Work request -
Could you work out the number of lines in the listing that include the word "myös" and reply with that figure alone?

>>>

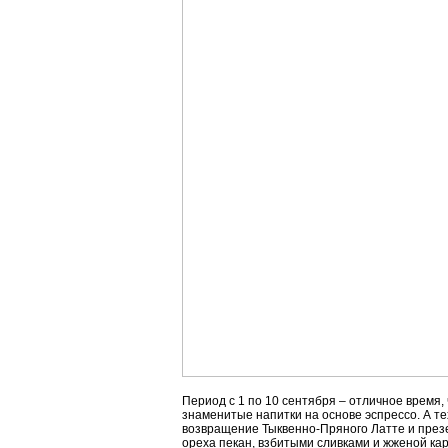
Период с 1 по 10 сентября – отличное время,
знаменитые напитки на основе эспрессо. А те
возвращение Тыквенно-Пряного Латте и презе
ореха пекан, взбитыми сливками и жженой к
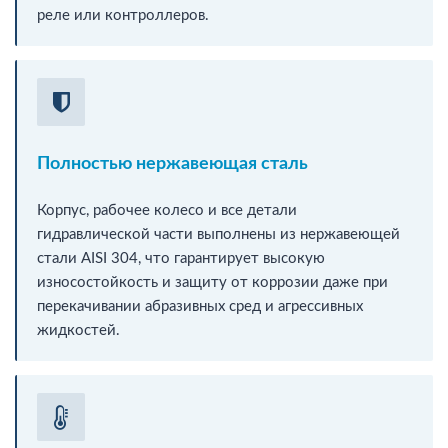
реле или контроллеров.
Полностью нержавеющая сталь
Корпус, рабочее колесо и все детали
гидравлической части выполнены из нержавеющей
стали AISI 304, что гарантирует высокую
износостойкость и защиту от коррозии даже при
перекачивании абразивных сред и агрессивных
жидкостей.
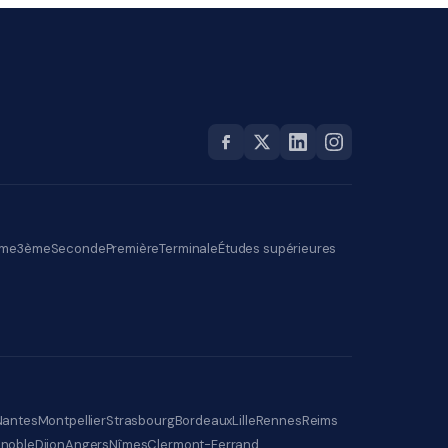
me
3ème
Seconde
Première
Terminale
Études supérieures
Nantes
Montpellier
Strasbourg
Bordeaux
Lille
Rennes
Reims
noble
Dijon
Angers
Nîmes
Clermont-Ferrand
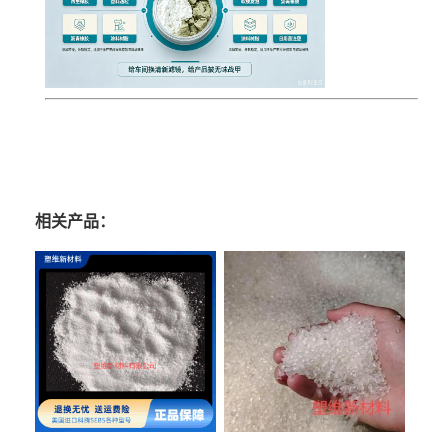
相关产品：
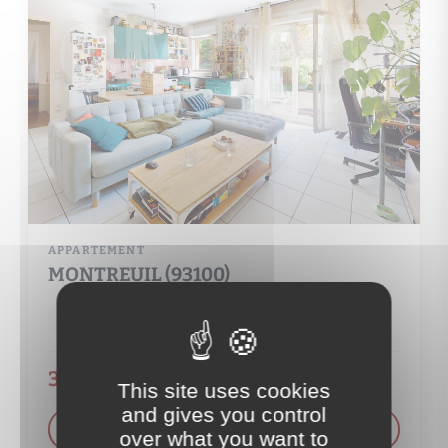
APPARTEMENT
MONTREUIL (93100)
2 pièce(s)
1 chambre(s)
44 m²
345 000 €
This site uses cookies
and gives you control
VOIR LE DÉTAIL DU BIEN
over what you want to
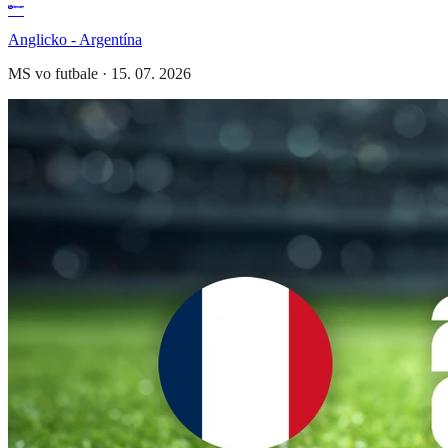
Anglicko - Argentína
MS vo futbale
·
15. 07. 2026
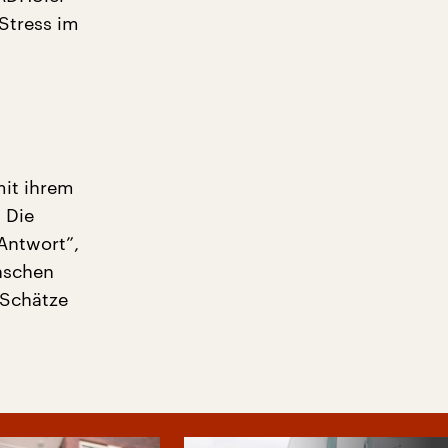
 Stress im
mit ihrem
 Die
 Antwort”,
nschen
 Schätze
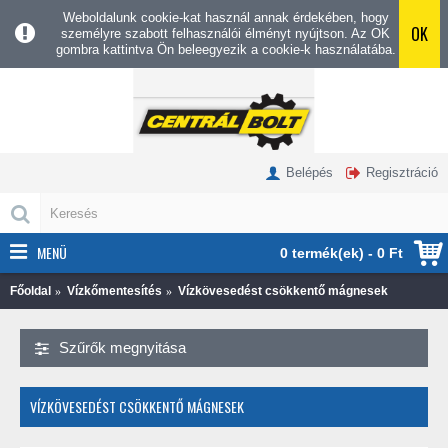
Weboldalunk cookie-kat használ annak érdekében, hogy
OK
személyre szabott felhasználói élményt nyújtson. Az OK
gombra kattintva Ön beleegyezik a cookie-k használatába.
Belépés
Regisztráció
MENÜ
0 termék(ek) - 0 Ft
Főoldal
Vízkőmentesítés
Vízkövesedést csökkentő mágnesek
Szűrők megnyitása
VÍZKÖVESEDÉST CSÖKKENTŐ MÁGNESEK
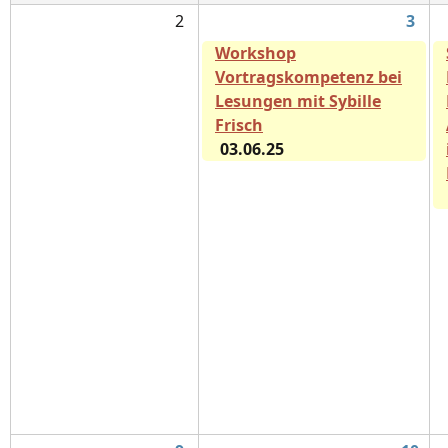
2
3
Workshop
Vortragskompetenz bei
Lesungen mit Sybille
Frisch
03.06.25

<<<
>>>

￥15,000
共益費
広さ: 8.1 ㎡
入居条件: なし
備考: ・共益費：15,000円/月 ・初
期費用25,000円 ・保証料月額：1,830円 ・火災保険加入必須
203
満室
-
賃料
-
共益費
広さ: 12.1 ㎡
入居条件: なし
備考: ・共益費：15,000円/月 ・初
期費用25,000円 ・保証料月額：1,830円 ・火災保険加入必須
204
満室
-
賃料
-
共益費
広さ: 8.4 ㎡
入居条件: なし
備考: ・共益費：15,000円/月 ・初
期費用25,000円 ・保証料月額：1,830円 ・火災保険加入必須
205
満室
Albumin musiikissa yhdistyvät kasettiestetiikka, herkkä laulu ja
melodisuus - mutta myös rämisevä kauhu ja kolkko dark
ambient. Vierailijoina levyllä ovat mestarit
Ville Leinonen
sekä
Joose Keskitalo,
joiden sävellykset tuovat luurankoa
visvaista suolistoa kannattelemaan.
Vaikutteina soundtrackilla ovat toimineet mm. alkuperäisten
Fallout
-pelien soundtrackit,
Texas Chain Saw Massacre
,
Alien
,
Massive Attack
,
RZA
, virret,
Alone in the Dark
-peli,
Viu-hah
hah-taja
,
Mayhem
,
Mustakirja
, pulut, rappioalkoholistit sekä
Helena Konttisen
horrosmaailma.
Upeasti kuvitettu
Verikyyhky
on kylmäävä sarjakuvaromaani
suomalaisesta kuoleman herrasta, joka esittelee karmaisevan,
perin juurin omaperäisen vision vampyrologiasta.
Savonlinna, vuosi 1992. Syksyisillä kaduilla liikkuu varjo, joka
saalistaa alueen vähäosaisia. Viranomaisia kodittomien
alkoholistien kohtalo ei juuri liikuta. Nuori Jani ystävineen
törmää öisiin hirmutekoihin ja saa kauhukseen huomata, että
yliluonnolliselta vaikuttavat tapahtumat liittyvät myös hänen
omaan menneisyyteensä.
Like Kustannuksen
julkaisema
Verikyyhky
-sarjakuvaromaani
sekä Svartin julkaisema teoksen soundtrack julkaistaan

<<<

Result below -
2